Si le raisonnement de l’Office était appliqué, de nombreuses marques, telles que «Apple», n’auraient jamais pu être enregistrées.
L’Office est d’avis que le bois de teck est attrayant et utilisé dans différents domaines et qu’un consommateur s’attend à ce que les produits respectifs aient une finition de pointe. Toutefois, ces produits et services sont exclus de la limitation de la liste des produits et services déposée le 6 février 2020. Au lieu de cela, les produits et services ont été précisés en ce sens qu’ils ont une apparence plastique ou métallique ou une finition plastique ou métallique.
On ne comprend pas dans quelle mesure les consommateurs pourraient néanmoins percevoir le terme «TECA» comme descriptif des produits et services ayant une apparence plastique ou un aspect métallique.
Pour les mêmes raisons que celles exposées en ce qui concerne le caractère non descriptif du terme «TECA», le terme «TECA» possède un caractère distinctif pour les produits et services respectifs.
Compte tenu de ce qui précède, la demande d’annulation de la décision attaquée et d’octroi de la protection pour tous les produits et services de la liste modifiée des produits et services est entièrement justifiée.
Motifs
12 Sauf indication contraire expresse dans la présente décision, toutes les références mentionnées dans cette décision doivent être considérées comme renvoyant au
RMUE (UE) 2017/1001 (JO 2017 L 154, p. 1), codifiant le règlement (CE) no 207/2009 tel que modifié.

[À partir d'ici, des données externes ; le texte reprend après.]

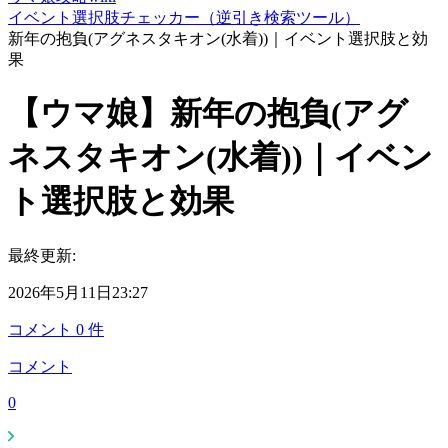
イベント選択肢チェッカー（逆引き検索ツール）
新年の抱負(アグネスタキオン(水着))｜イベント選択肢と効
果
【ウマ娘】新年の抱負(アグ
ネスタキオン(水着))｜イベン
ト選択肢と効果
最終更新:
2026年5月11日23:27
コメント
0
件
コメント
0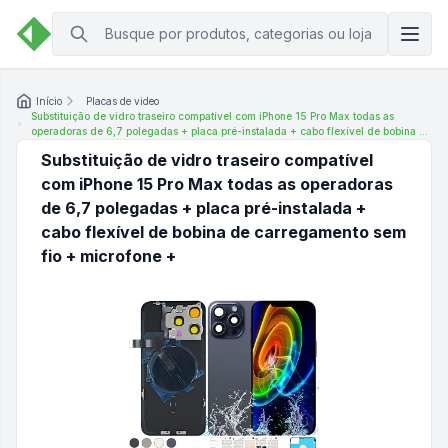
Início
Placas de video
Substituição de vidro traseiro compatível com iPhone 15 Pro Max todas as
operadoras de 6,7 polegadas + placa pré-instalada + cabo flexível de bobina de
carregamento sem fio + microfone +
Substituição de vidro traseiro compatível
com iPhone 15 Pro Max todas as operadoras
de 6,7 polegadas + placa pré-instalada +
cabo flexível de bobina de carregamento sem
fio + microfone +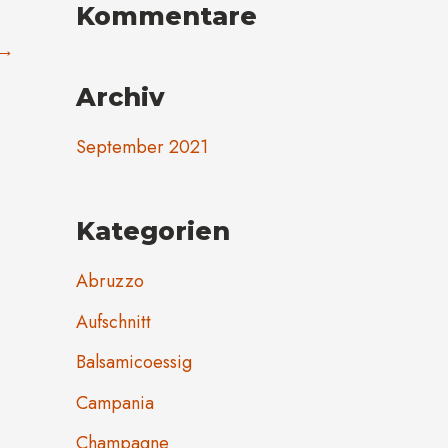
Kommentare
a
→
c
h
Archiv
:
September 2021
Kategorien
Abruzzo
Aufschnitt
Balsamicoessig
Campania
Champagne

13 Le recours est conforme aux dispositions des articles 66 et 67 et de l’article 68, paragraphe 1, du RMUE. Il est recevable.
Portée du recours
14 En l’ espèce, l’intégralité de la décision attaquée faisait l’objet du recours. Par conséquent, le présent recours porte sur la question de savoir si c’est à bon droit que l’examinateur a rejeté la demande contestée sur la base de l’article 7, paragraphe 1, point b), et de l’article 7, point c), du RMUE, lu conjointement avec l’article 7, paragraphe 2, du RMUE.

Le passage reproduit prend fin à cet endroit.